* [Material provided]:

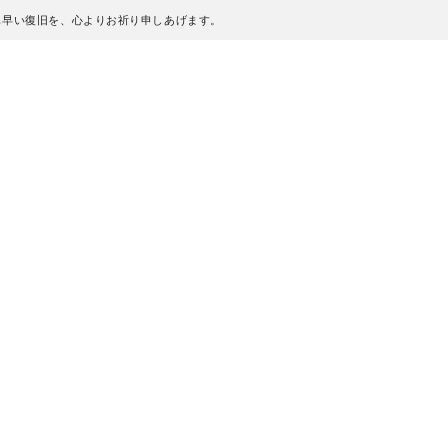
も早い復旧を、心よりお祈り申しあげます。
、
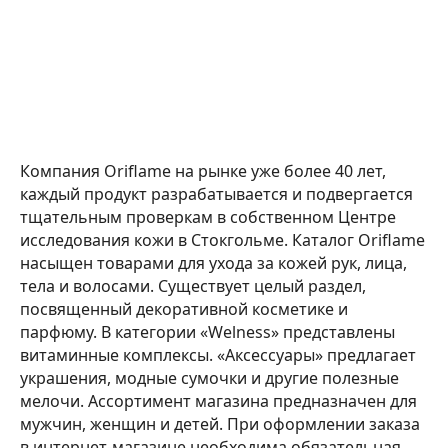
Компания Oriflame на рынке уже более 40 лет,
каждый продукт разрабатывается и подвергается
тщательным проверкам в собственном Центре
исследования кожи в Стокгольме. Каталог Oriflame
насыщен товарами для ухода за кожей рук, лица,
тела и волосами. Существует целый раздел,
посвященный декоративной косметике и
парфюму. В категории «Welness» представлены
витаминные комплексы. «Аксессуары» предлагает
украшения, модные сумочки и другие полезные
мелочи. Ассортимент магазина предназначен для
мужчин, женщин и детей. При оформлении заказа
в интернет-магазине необходима обязательная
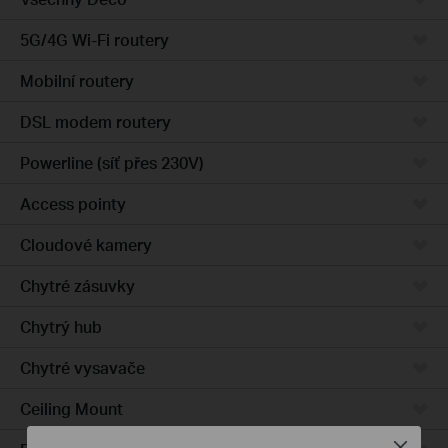
5G/4G Wi-Fi routery
Mobilní routery
DSL modem routery
Powerline (síť přes 230V)
Access pointy
Cloudové kamery
Chytré zásuvky
Chytrý hub
Chytré vysavače
Ceiling Mount
Close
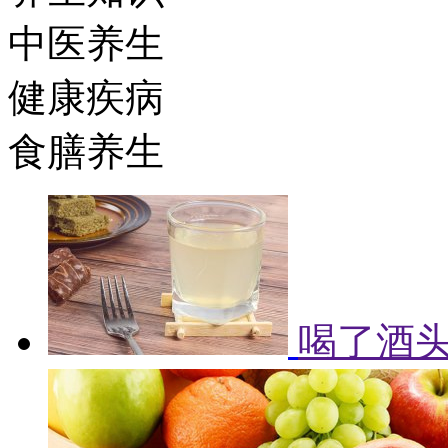
中医养生
健康疾病
食膳养生
喝了酒头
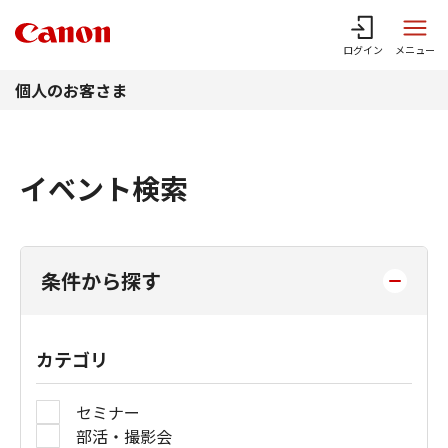
このページの本文へ
ログイン
メニュー
個人のお客さま
イベント検索
条件から探す
カテゴリ
セミナー
部活・撮影会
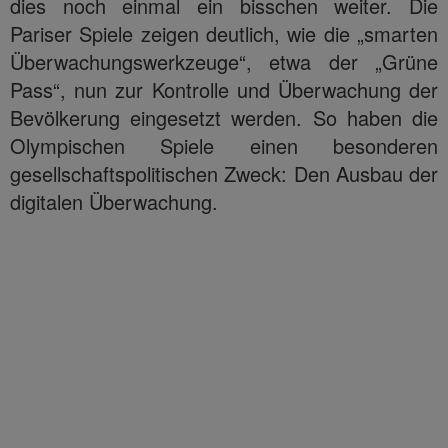
dies noch einmal ein bisschen weiter. Die
Pariser Spiele zeigen deutlich, wie die „smarten
Überwachungswerkzeuge“, etwa der „Grüne
Pass“, nun zur Kontrolle und Überwachung der
Bevölkerung eingesetzt werden. So haben die
Olympischen Spiele einen besonderen
gesellschaftspolitischen Zweck: Den Ausbau der
digitalen Überwachung.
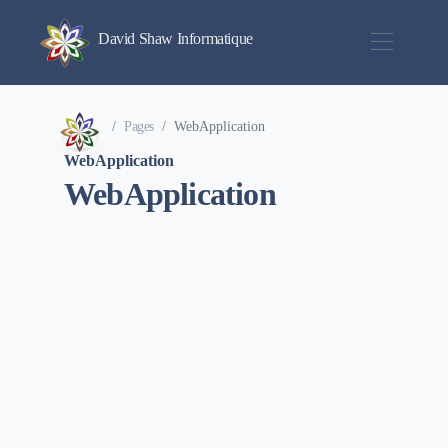
David Shaw Informatique
Pages
WebApplication
WebApplication
WebApplication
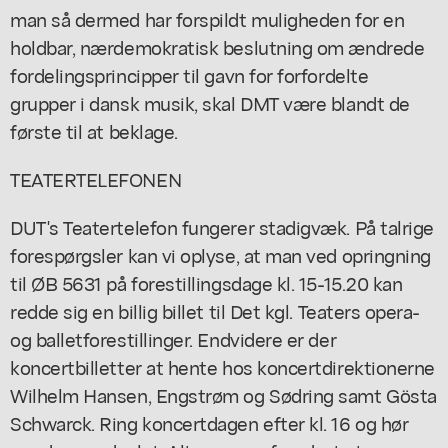
man så dermed har forspildt muligheden for en
holdbar, nærdemokratisk beslutning om ændrede
fordelingsprincipper til gavn for forfordelte
grupper i dansk musik, skal DMT være blandt de
første til at beklage.
TEATERTELEFONEN
DUT's Teatertelefon fungerer stadigvæk. På talrige
forespørgsler kan vi oplyse, at man ved opringning
til ØB 5631 på forestillingsdage kl. 15-15.20 kan
redde sig en billig billet til Det kgl. Teaters opera-
og balletforestillinger. Endvidere er der
koncertbilletter at hente hos koncertdirektionerne
Wilhelm Hansen, Engstrøm og Sødring samt Gösta
Schwarck. Ring koncertdagen efter kl. 16 og hør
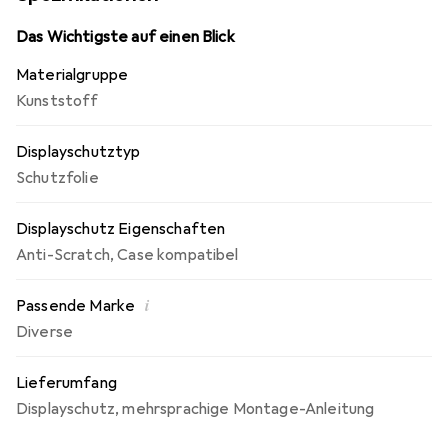
Bedienbarkeit. Die Dipos Displayschutzfolie bietet ein
angenehmes Bediengefühl und ist für das 30 mm
Das Wichtigste auf einen Blick
Durchmesser Uhr optimiert.
Materialgruppe
Kunststoff
Displayschutztyp
Schutzfolie
Displayschutz Eigenschaften
Anti-Scratch
,
Case kompatibel
i
Passende Marke
Diverse
Lieferumfang
Displayschutz
,
mehrsprachige Montage-Anleitung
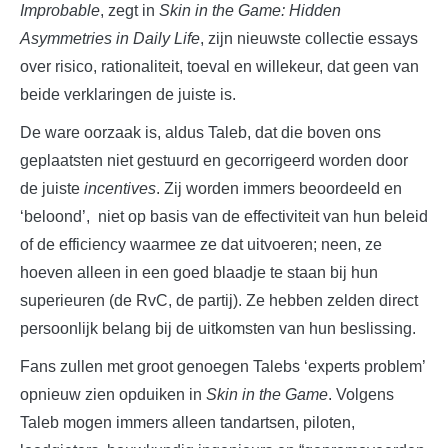
Improbable
, zegt in
Skin in the Game: Hidden
Asymmetries in Daily Life
, zijn nieuwste collectie essays
over risico, rationaliteit, toeval en willekeur, dat geen van
beide verklaringen de juiste is.
De ware oorzaak is, aldus Taleb, dat die boven ons
geplaatsten niet gestuurd en gecorrigeerd worden door
de juiste
incentives
. Zij worden immers beoordeeld en
‘beloond’, niet op basis van de effectiviteit van hun beleid
of de efficiency waarmee ze dat uitvoeren; neen, ze
hoeven alleen in een goed blaadje te staan bij hun
superieuren (de RvC, de partij). Ze hebben zelden direct
persoonlijk belang bij de uitkomsten van hun beslissing.
Fans zullen met groot genoegen Talebs ‘experts problem’
opnieuw zien opduiken in
Skin in the Game
. Volgens
Taleb mogen immers alleen tandartsen, piloten,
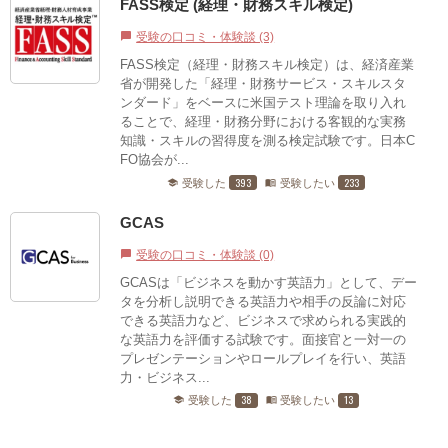
FASS検定 (経理・財務スキル検定)
受験の口コミ・体験談 (3)
chat_bubble
FASS検定（経理・財務スキル検定）は、経済産業
省が開発した「経理・財務サービス・スキルスタ
ンダード」をベースに米国テスト理論を取り入れ
ることで、経理・財務分野における客観的な実務
知識・スキルの習得度を測る検定試験です。日本C
FO協会が...
393
233
受験した
受験したい
school
menu_book
GCAS
受験の口コミ・体験談 (0)
chat_bubble
GCASは「ビジネスを動かす英語力」として、デー
タを分析し説明できる英語力や相手の反論に対応
できる英語力など、ビジネスで求められる実践的
な英語力を評価する試験です。面接官と一対一の
プレゼンテーションやロールプレイを行い、英語
力・ビジネス...
38
13
受験した
受験したい
school
menu_book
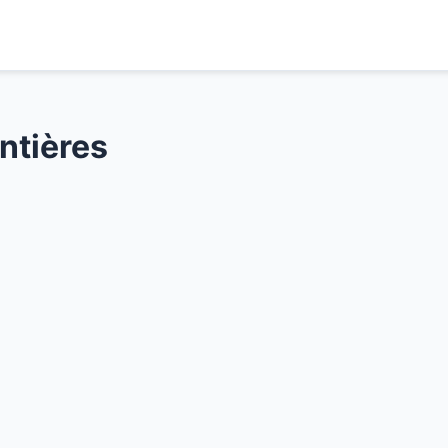
ntières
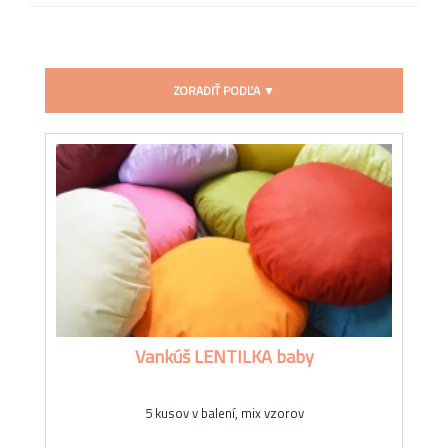
ZORADIŤ PODĽA ▼
Vankúš LENTILKA baby
5 kusov v balení, mix vzorov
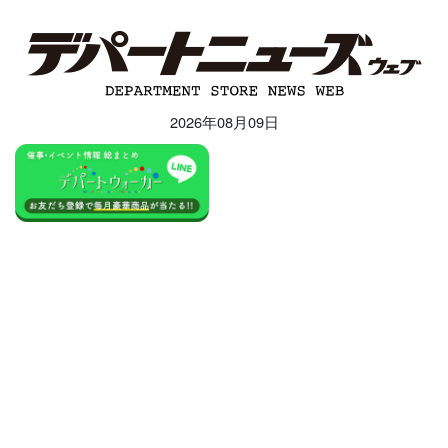
2026年08月09日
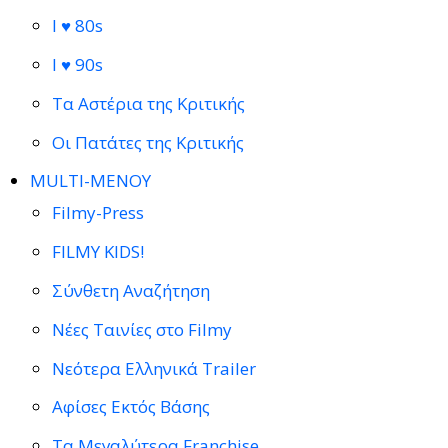
I ♥ 80s
I ♥ 90s
Τα Αστέρια της Κριτικής
Οι Πατάτες της Κριτικής
MULTI-ΜΕΝΟΥ
Filmy-Press
FILMY KIDS!
Σύνθετη Αναζήτηση
Νέες Ταινίες στο Filmy
Νεότερα Ελληνικά Trailer
Αφίσες Εκτός Βάσης
Τα Μεγαλύτερα Franchise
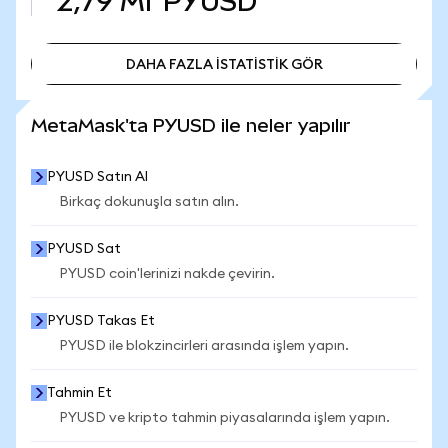
2,79 Mr
PYUSD
DAHA FAZLA İSTATİSTİK GÖR
DAHA FAZLA İSTATİSTİK GÖR
MetaMask'ta PYUSD ile neler yapılır
PYUSD Satın Al
Birkaç dokunuşla satın alın.
PYUSD Sat
PYUSD coin'lerinizi nakde çevirin.
PYUSD Takas Et
PYUSD ile blokzincirleri arasında işlem yapın.
Tahmin Et
PYUSD ve kripto tahmin piyasalarında işlem yapın.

* [Exercise objective]: Output exactly those lines of the data above that run from the line with "Displayschutz Eigenschaften" up to and including the line with "ZORADIŤ PODĽA ▼". No pictures go in.

* [Result of this task]:
Displayschutz Eigenschaften
Anti-Scratch
,
Case kompatibel
i
Passende Marke
Diverse
Lieferumfang
Displayschutz
,
mehrsprachige Montage-Anleitung
Improbable
, zegt in
Skin in the Game: Hidden
Asymmetries in Daily Life
, zijn nieuwste collectie essays
over risico, rationaliteit, toeval en willekeur, dat geen van
beide verklaringen de juiste is.
De ware oorzaak is, aldus Taleb, dat die boven ons
geplaatsten niet gestuurd en gecorrigeerd worden door
de juiste
incentives
. Zij worden immers beoordeeld en
‘beloond’, niet op basis van de effectiviteit van hun beleid
of de efficiency waarmee ze dat uitvoeren; neen, ze
hoeven alleen in een goed blaadje te staan bij hun
superieuren (de RvC, de partij). Ze hebben zelden direct
persoonlijk belang bij de uitkomsten van hun beslissing.
Fans zullen met groot genoegen Talebs ‘experts problem’
opnieuw zien opduiken in
Skin in the Game
. Volgens
Taleb mogen immers alleen tandartsen, piloten,
FASS検定 (経理・財務スキル検定)
受験の口コミ・体験談 (3)
chat_bubble
FASS検定（経理・財務スキル検定）は、経済産業
省が開発した「経理・財務サービス・スキルスタ
ンダード」をベースに米国テスト理論を取り入れ
ることで、経理・財務分野における客観的な実務
知識・スキルの習得度を測る検定試験です。日本C
FO協会が...
393
233
受験した
受験したい
school
menu_book
GCAS
受験の口コミ・体験談 (0)
chat_bubble
GCASは「ビジネスを動かす英語力」として、デー
タを分析し説明できる英語力や相手の反論に対応
できる英語力など、ビジネスで求められる実践的
な英語力を評価する試験です。面接官と一対一の
プレゼンテーションやロールプレイを行い、英語
力・ビジネス...
38
13
受験した
受験したい
school
menu_book
ntières
ZORADIŤ PODĽA ▼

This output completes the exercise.